Part C · Influence diagnostics (Cook’s Distance)

C. Cook’s Distance (influence)

Quantity / Formula	Excel expression (pattern)	What it means / How to use
Standardized residual rᵢ	If residual eᵢ is in `E2`, leverage hᵢᵢ in `F2`, MSE in `$P$4`: `= E2 / ( SQRT($P$4) * SQRT(1 - F2) )`	Rescales residuals so they are comparable across observations, taking into account overall spread (MSE) and leverage. Large \|rᵢ\| indicates a point that doesn’t fit the line well.
Leverage hᵢᵢ	In the model-adequacy ICE, leverage is usually computed via matrix formulas; you can store hᵢᵢ in its own column (say `F2:F24`).	Measures how “far” the X-pattern of observation i is from the center of the X’s.
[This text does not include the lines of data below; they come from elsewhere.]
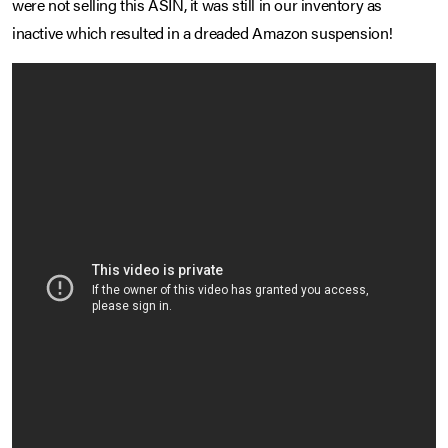
were not selling this ASIN, it was still in our inventory as
inactive which resulted in a dreaded Amazon suspension!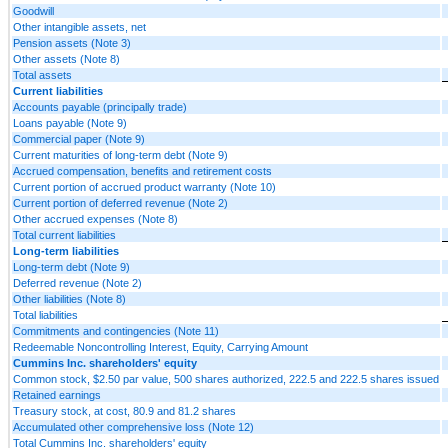
Goodwill
Other intangible assets, net
Pension assets (Note 3)
Other assets (Note 8)
Total assets
Current liabilities
Accounts payable (principally trade)
Loans payable (Note 9)
Commercial paper (Note 9)
Current maturities of long-term debt (Note 9)
Accrued compensation, benefits and retirement costs
Current portion of accrued product warranty (Note 10)
Current portion of deferred revenue (Note 2)
Other accrued expenses (Note 8)
Total current liabilities
Long-term liabilities
Long-term debt (Note 9)
Deferred revenue (Note 2)
Other liabilities (Note 8)
Total liabilities
Commitments and contingencies (Note 11)
Redeemable Noncontrolling Interest, Equity, Carrying Amount
Cummins Inc. shareholders' equity
Common stock, $2.50 par value, 500 shares authorized, 222.5 and 222.5 shares issued
Retained earnings
Treasury stock, at cost, 80.9 and 81.2 shares
Accumulated other comprehensive loss (Note 12)
Total Cummins Inc. shareholders' equity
High leverage points can pull the fitted line toward them.
Cook’s Distance Dᵢ (using rᵢ and hᵢᵢ)	With rᵢ in `G2`, hᵢᵢ in `F2`, and p = number of parameters (intercept + slopes) in `$Q$2`: `= (G2^2 * F2) / ( $Q$2 * (1 - F2) )`	Cook’s Distance measures how much all fitted β’s would change if observation i were removed. Rules of thumb: Dᵢ ≪ 1 → not influential. Dᵢ ≳ 1 → investigate (possible influential point). In diagnostic plots, points with large Dᵢ are often labelled separately.
Alternative Cook’s D formula (using eᵢ directly)	If you have raw residual eᵢ (E2), leverage hᵢᵢ (F2), MSE (P4), and p = number of parameters (Q2): `= (E2^2 * F2) / ( $Q$2 * $P$4 * (1 - F2)^2 )`	This is algebraically equivalent to the rᵢ-based formula above. Use whichever matches the quantities you’ve already computed in your sheet.

💡 How to use this page: When you’re working on Chapter 12 homework or ICE apps, keep this open as a “formula menu.” Find the quantity you need (β, R², Root MSE, correlation, VIF, or Cook’s D), copy the pattern, and then swap in your own cell ranges.